Download or read book Pore Scale Modeling of Multiphase Flow in Heterogeneously Wet Media written by Rahul Verma (Ph. D. in petroleum engineering) and published by . This book was released on 2018 with total page 0 pages. Available in PDF, EPUB and Kindle. Book excerpt: Pore scale simulation has recently become an important tool for understanding multiphase flow behavior in porous materials. It enables detailed mechanistic studies of upscaled flow parameters such as capillary-pressure saturation curves, residual saturation of each phase, and relative permeability. However, direct modeling of multiphase flow given the complex solid surfaces in a porous medium is a non-trivial problem. In this work, we develop a new quasi-static, variational level set formulation capable of handling trapped phases as well as wettability. We extend our previous work [1, 2] for simple geometries, and develop a new parallelized code enabling application of the method in larger geometries. We compare our model results against several experimental and semi-analytical datasets. The model is first applied to both homogeneous and heterogeneously wet rhomboidal pores, and compared against semi-analytical solutions derived by Mason and Morrow [3]. Subsequently, we focus on a quasi-2D micromodel study of fluid-fluid displacement for different wettabilities, which is quantified using the displacement efficiency and fractal dimension of the displacement patterns [4]. We then study classic experiments by Haines [5] and Leverett [6] for measuring the capillary pressure and relative permeability curves in sphere packs and sandpacks, respectively. We match trends in trapping in sandpacks during drainage/imbibition experiments by Pentland et al. [7], and also compare it against predictions by several other pore-scale models. Finally, we confirm the pore-scale hypothesis suggested by DiCarlo et al. [8] for explaining experimental observations of three-phase relative permeability of the intermediate-wet phase in sandpack experiments. For these three-phase experiments, we propose an approximation based on finding phases trapped between constant curvature surfaces, using two-phase simulations. We demonstrate the versatility of our methods by applying it to these disparate experimental datasets, and suggest future applications of our work

Download or read book Porous Media written by F. A.L. Dullien and published by Academic Press. This book was released on 2012-12-02 with total page 598 pages. Available in PDF, EPUB and Kindle. Book excerpt: This book examines the relationship between transport properties and pore structure of porous material. Models of pore structure are presented with a discussion of how such models can be used to predict the transport properties of porous media. Portions of the book are devoted to interpretations of experimental results in this area and directions for future research. Practical applications are given where applicable, and are expected to be useful for a large number of different fields, including reservoir engineering, geology, hydrogeology, soil science, chemical process engineering, biomedical engineering, fuel technology, hydrometallurgy, nuclear reactor technology, and materials science. Presents mechanisms of immiscible and miscible displacement (hydrodynamic dispersion) process in porous media Examines relationships between pore structure and fluid transport Considers approaches to enhanced oil recovery Explores network modeling and perolation theory

Download or read book An Introduction to Reservoir Simulation Using MATLAB GNU Octave written by Knut-Andreas Lie and published by Cambridge University Press. This book was released on 2019-08-08 with total page 677 pages. Available in PDF, EPUB and Kindle. Book excerpt: Presents numerical methods for reservoir simulation, with efficient implementation and examples using widely-used online open-source code, for researchers, professionals and advanced students. This title is also available as Open Access on Cambridge Core.

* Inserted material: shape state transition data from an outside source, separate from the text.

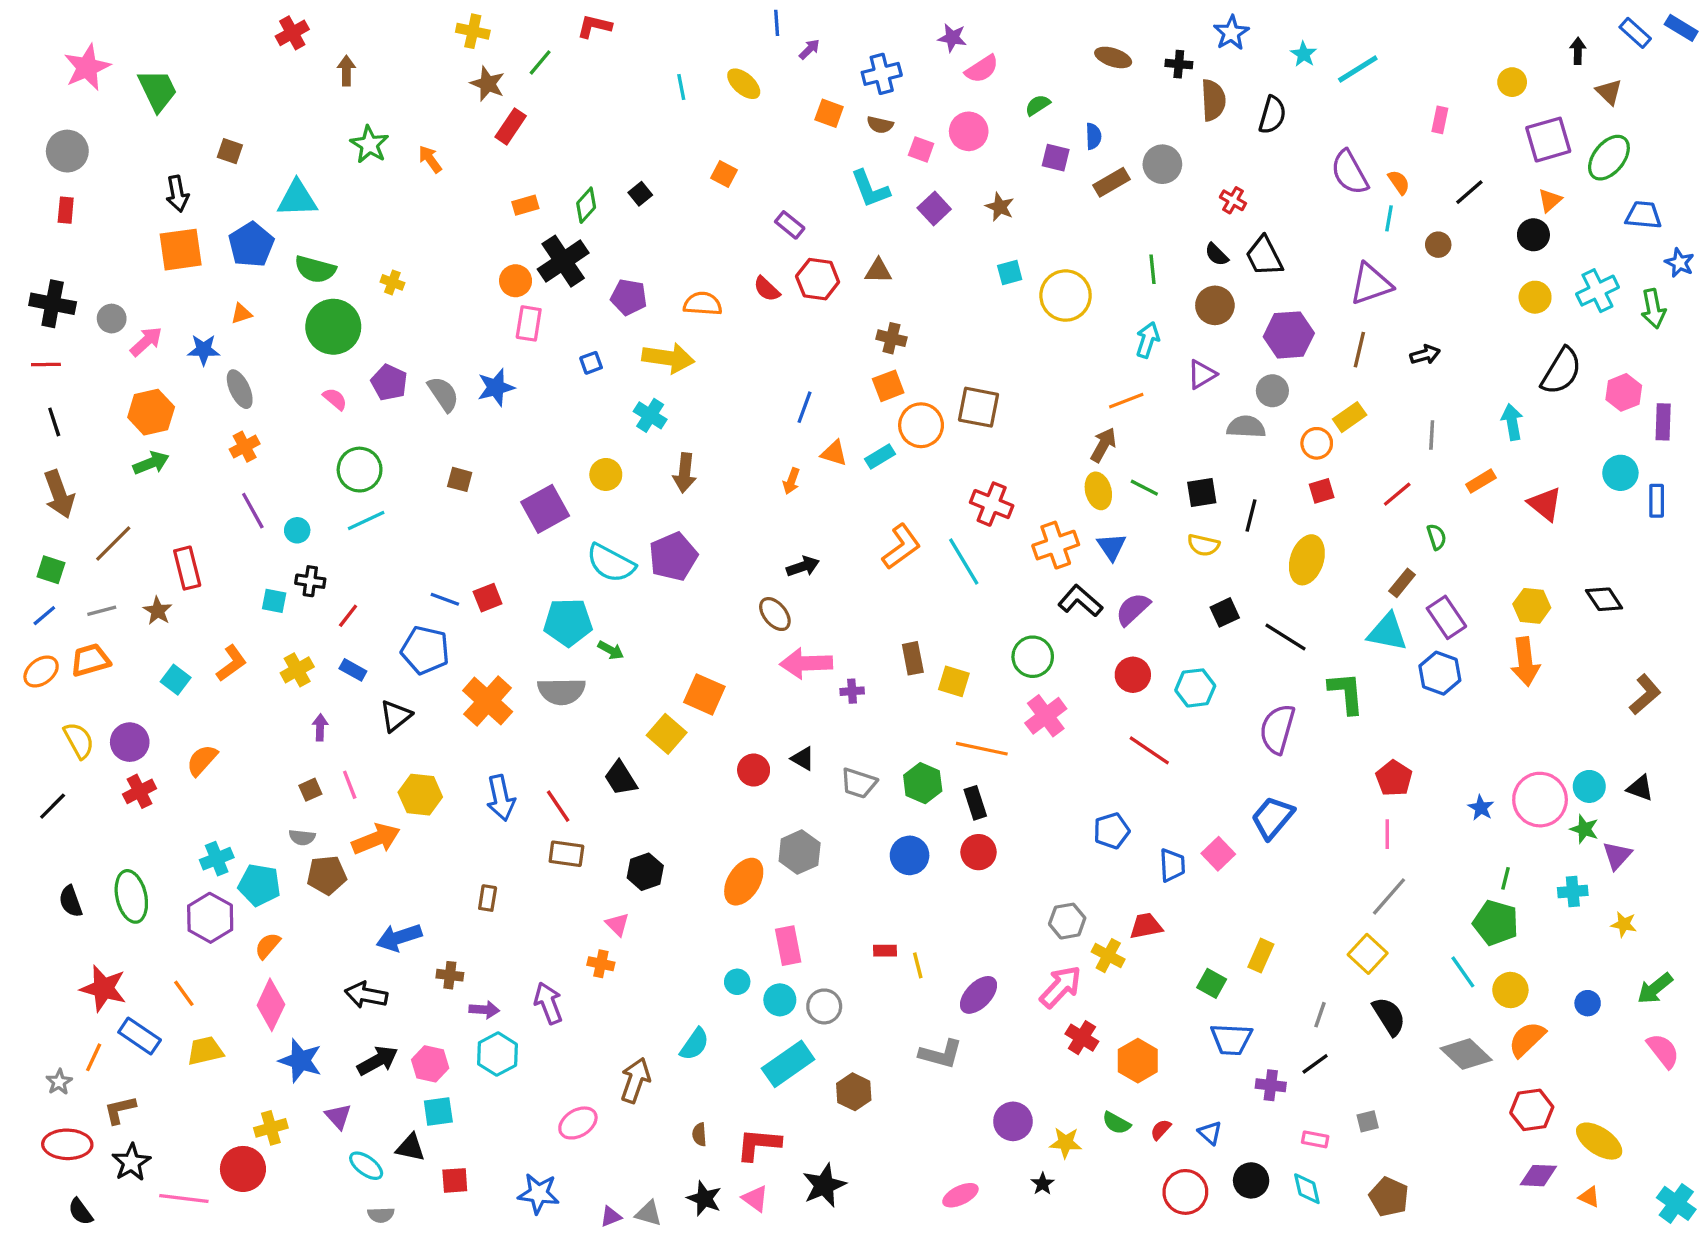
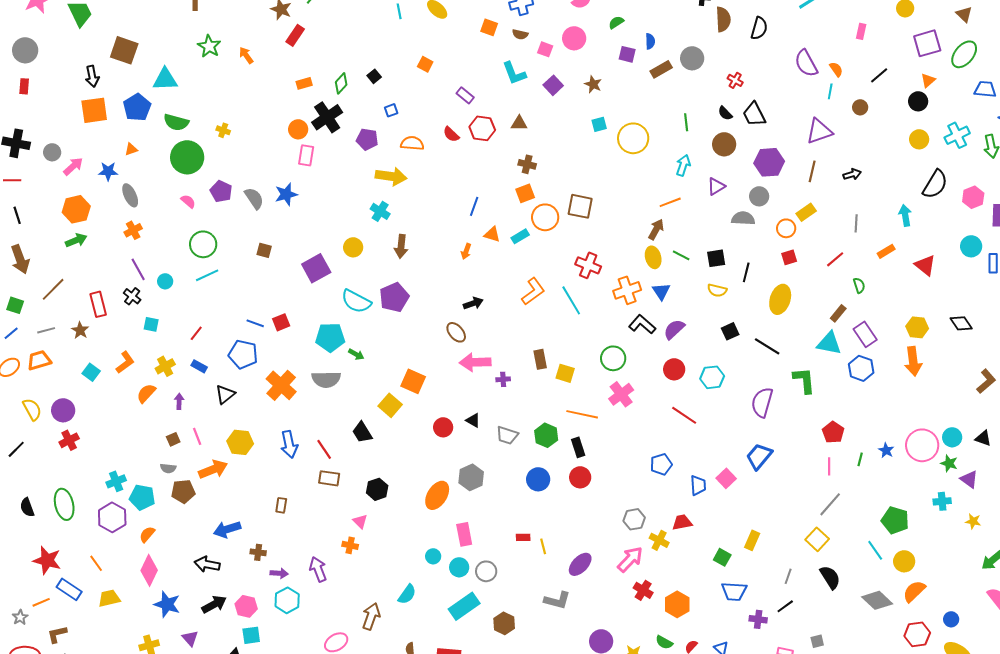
brown square: (230, 151) -> (124, 50), size x1.8
blue square: (591, 363) -> (391, 110), moved
black cross: (310, 581) -> (132, 296), moved, turned 30
orange semicircle: (202, 760) -> (146, 393), moved
purple triangle: (1617, 855) -> (969, 479), turned -36
green line: (1506, 878) -> (860, 459), moved
blue circle: (1588, 1003) -> (951, 619), moved
orange line: (94, 1057) -> (41, 602), turned 42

Download or read book Fractured Porous Media written by Pierre M. Adler and published by Oxford University Press, USA. This book was released on 2013 with total page 184 pages. Available in PDF, EPUB and Kindle. Book excerpt: This book provides a systematic treatment of the geometrical and transport properties of fractures, fracture networks, and fractured porous media. It is divided into two major parts. The first part deals with geometry of individual fractures and of fracture networks. The use of the dimensionless density rationalizes the results for the percolation threshold of the networks. It presents the crucial advantage of grouping the numerical data for various fracture shapes. The second part deals mainly with permeability under steady conditions of fractures, fracture networks, and fractured porous media. Again the results for various types of networks can be rationalized by means of the dimensionless density. A chapter is dedicated to two phase flow in fractured porous media.

Download or read book Flow in Porous Rocks written by Andrew W. Woods and published by Cambridge University Press. This book was released on 2015 with total page 301 pages. Available in PDF, EPUB and Kindle. Book excerpt: This book provides simplified models explaining flows in heterogeneous rocks, their physics and energy production processes, for researchers, energy industry professionals and graduate students.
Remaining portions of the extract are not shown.